▸ Instructions to follow
Only the lines from the beginning of the data below through the line that contains "Area, aréa (40, 1155)" should be repeated, exactly as written.

▸ Saved entries
+-------+
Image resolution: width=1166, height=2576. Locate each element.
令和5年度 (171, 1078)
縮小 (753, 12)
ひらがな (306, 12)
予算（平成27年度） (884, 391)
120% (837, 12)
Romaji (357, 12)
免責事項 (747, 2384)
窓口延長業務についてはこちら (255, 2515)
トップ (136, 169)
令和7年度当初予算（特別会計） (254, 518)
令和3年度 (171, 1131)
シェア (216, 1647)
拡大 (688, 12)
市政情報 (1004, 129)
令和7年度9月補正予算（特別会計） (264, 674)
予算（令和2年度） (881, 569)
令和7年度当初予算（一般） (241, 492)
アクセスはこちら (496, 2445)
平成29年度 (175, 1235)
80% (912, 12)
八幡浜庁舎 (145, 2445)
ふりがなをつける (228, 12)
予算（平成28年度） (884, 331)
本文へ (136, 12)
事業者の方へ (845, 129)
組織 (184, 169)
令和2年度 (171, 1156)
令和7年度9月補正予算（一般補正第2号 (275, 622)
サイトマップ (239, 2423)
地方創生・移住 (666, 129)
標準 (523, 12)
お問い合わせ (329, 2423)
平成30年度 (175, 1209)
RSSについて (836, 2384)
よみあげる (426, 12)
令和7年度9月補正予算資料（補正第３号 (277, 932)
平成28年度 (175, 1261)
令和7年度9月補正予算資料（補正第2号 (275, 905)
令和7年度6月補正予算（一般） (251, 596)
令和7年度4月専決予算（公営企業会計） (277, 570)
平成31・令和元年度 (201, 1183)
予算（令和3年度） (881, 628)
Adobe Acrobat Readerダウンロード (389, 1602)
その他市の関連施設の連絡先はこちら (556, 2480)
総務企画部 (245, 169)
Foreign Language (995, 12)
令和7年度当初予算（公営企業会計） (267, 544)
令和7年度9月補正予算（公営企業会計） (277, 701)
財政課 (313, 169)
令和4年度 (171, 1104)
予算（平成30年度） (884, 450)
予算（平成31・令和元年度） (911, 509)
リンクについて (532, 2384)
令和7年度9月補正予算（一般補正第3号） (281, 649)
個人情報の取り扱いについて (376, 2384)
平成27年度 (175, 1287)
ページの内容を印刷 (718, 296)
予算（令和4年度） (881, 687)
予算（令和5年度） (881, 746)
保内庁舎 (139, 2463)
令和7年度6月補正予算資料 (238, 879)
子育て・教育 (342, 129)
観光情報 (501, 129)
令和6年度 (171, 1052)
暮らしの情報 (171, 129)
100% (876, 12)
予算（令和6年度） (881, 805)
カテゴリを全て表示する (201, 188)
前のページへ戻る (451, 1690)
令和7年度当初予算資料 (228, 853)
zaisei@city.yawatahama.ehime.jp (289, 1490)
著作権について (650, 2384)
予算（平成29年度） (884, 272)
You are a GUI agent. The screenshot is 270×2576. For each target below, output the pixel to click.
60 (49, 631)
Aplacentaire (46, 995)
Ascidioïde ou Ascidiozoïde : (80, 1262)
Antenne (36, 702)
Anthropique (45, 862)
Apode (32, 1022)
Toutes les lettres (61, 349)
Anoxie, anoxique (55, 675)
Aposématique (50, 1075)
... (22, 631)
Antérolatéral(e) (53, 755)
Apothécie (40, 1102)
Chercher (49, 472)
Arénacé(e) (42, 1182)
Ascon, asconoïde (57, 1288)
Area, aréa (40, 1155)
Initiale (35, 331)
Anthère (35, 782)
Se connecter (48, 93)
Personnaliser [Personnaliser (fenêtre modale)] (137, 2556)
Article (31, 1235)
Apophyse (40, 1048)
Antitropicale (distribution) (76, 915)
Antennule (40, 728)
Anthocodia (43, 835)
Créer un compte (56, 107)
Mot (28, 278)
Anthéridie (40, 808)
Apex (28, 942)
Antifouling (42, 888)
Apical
+-------+
▸ Answer space
Image resolution: width=1166, height=2576. Locate each element.
令和5年度 (171, 1078)
縮小 (753, 12)
ひらがな (306, 12)
予算（平成27年度） (884, 391)
120% (837, 12)
Romaji (357, 12)
免責事項 (747, 2384)
窓口延長業務についてはこちら (255, 2515)
トップ (136, 169)
令和7年度当初予算（特別会計） (254, 518)
令和3年度 (171, 1131)
シェア (216, 1647)
拡大 (688, 12)
市政情報 (1004, 129)
令和7年度9月補正予算（特別会計） (264, 674)
予算（令和2年度） (881, 569)
令和7年度当初予算（一般） (241, 492)
アクセスはこちら (496, 2445)
平成29年度 (175, 1235)
80% (912, 12)
八幡浜庁舎 (145, 2445)
ふりがなをつける (228, 12)
予算（平成28年度） (884, 331)
本文へ (136, 12)
事業者の方へ (845, 129)
組織 (184, 169)
令和2年度 (171, 1156)
令和7年度9月補正予算（一般補正第2号 (275, 622)
サイトマップ (239, 2423)
地方創生・移住 (666, 129)
標準 (523, 12)
お問い合わせ (329, 2423)
平成30年度 (175, 1209)
RSSについて (836, 2384)
よみあげる (426, 12)
令和7年度9月補正予算資料（補正第３号 (277, 932)
平成28年度 (175, 1261)
令和7年度9月補正予算資料（補正第2号 (275, 905)
令和7年度6月補正予算（一般） (251, 596)
令和7年度4月専決予算（公営企業会計） (277, 570)
平成31・令和元年度 (201, 1183)
予算（令和3年度） (881, 628)
Adobe Acrobat Readerダウンロード (389, 1602)
その他市の関連施設の連絡先はこちら (556, 2480)
総務企画部 (245, 169)
Foreign Language (995, 12)
令和7年度当初予算（公営企業会計） (267, 544)
令和7年度9月補正予算（公営企業会計） (277, 701)
財政課 (313, 169)
令和4年度 (171, 1104)
予算（平成30年度） (884, 450)
予算（平成31・令和元年度） (911, 509)
リンクについて (532, 2384)
令和7年度9月補正予算（一般補正第3号） (281, 649)
個人情報の取り扱いについて (376, 2384)
平成27年度 (175, 1287)
ページの内容を印刷 (718, 296)
予算（令和4年度） (881, 687)
予算（令和5年度） (881, 746)
保内庁舎 (139, 2463)
令和7年度6月補正予算資料 (238, 879)
子育て・教育 (342, 129)
観光情報 (501, 129)
令和6年度 (171, 1052)
暮らしの情報 (171, 129)
100% (876, 12)
予算（令和6年度） (881, 805)
カテゴリを全て表示する (201, 188)
前のページへ戻る (451, 1690)
令和7年度当初予算資料 (228, 853)
zaisei@city.yawatahama.ehime.jp (289, 1490)
著作権について (650, 2384)
予算（平成29年度） (884, 272)
You are a GUI agent. The screenshot is 270×2576. For each target below, output the pixel to click.
60 (49, 631)
Aplacentaire (46, 995)
Ascidioïde ou Ascidiozoïde : (80, 1262)
Antenne (36, 702)
Anthropique (45, 862)
Apode (32, 1022)
Toutes les lettres (61, 349)
Anoxie, anoxique (55, 675)
Aposématique (50, 1075)
... (22, 631)
Antérolatéral(e) (53, 755)
Apothécie (40, 1102)
Chercher (49, 472)
Arénacé(e) (42, 1182)
Ascon, asconoïde (57, 1288)
Area, aréa (40, 1155)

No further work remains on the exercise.